Among a cohort of 64 patients with ECD, 63 had baseline imaging of vascular structures. ECD involvement of at least 1 segment of the aorta was observed in 56%. Abnormalities were also observed in aortic arch branches (26%), visceral branch arteries (40%), iliofemoral arteries (31%), coronary (5%), and pulmonary (3%) arteries. Perinephric fibrosis was strongly associated with the identification of abnormalities in the thoracic aorta (OR 4.92 [1.54, 15.75]; P = .007), abdominal aorta (OR 7.57 [2.28, 25.07]; P = .001) and visceral branch arteries (OR 6.05 [1.52, 24.03]; P = .01) but not pelvic/lower extremity arteries. Complete normalization of arterial abnormalities at follow-up was only observed in 9% or less of arterial segments involved at baseline.
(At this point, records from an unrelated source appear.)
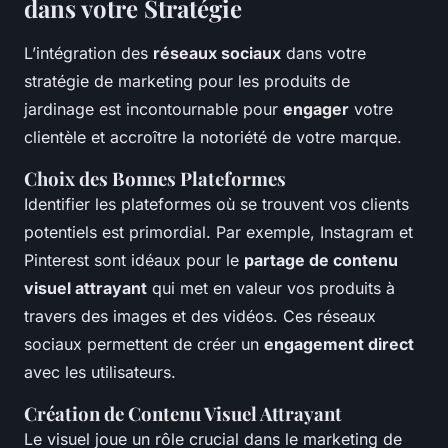
dans votre Stratégie
L’intégration des
réseaux sociaux
dans votre
stratégie de marketing pour les produits de
jardinage est incontournable pour
engager
votre
clientèle et accroître la notoriété de votre marque.
Choix des Bonnes Plateformes
Identifier les plateformes où se trouvent vos clients
potentiels est primordial. Par exemple, Instagram et
Pinterest sont idéaux pour le
partage de contenu
visuel attrayant
qui met en valeur vos produits à
travers des images et des vidéos. Ces réseaux
sociaux permettent de créer un
engagement direct
avec les utilisateurs.
Création de Contenu Visuel Attrayant
Le visuel joue un rôle crucial dans le marketing de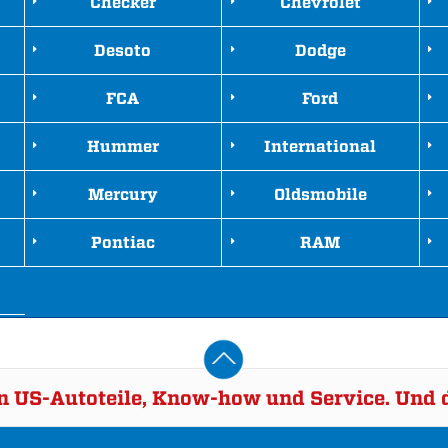
Checker
Chevrolet
Desoto
Dodge
FCA
Ford
Hummer
International
Mercury
Oldsmobile
Pontiac
RAM
rn US-Autoteile, Know-how und Service. Und d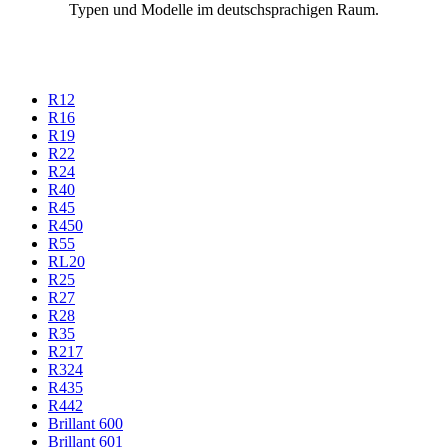
Typen und Modelle im deutschsprachigen Raum.
R12
R16
R19
R22
R24
R40
R45
R450
R55
RL20
R25
R27
R28
R35
R217
R324
R435
R442
Brillant 600
Brillant 601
Aortic and aortic branch vessel abnormalities are frequently observed in patients with ECD and are often asymptomatic. Partial and/or complete resolution of arterial findings is uncommon.

1. Introduction

Erdheim–Chester disease (ECD) is a rare histiocytosis of the “L” (Langerhans) group^[1], initially described in 1930.^[2] It is characterized by a multi-system xanthogranulomatous infiltration of CD68 (+)/CD1a (−) lipid-laden macrophages with a surrounding fibro-inflammatory stroma.^[3] Although bone and perinephric infiltration are the most common locations of lesioned tissue,^[4,5] periaortic infiltration is frequently seen and has been reported in 55% to 82% of cases.^[5–8]

Despite its frequency, vascular involvement is rarely the predominant feature at presentation^[9] and can occur in the absence of respiratory and cardiac symptoms.^[8] As such, data regarding vascular involvement in case reports are often incomplete, overlooked, and underestimated.^[6] While periaortic involvement has been described in single-center cohorts^{[5–8,10,11]} limited information is present regarding the frequency and severity of the aortic branch vessels. Furthermore, few studies have described the evolution of aortic or branch vessel abnormalities over the course of disease.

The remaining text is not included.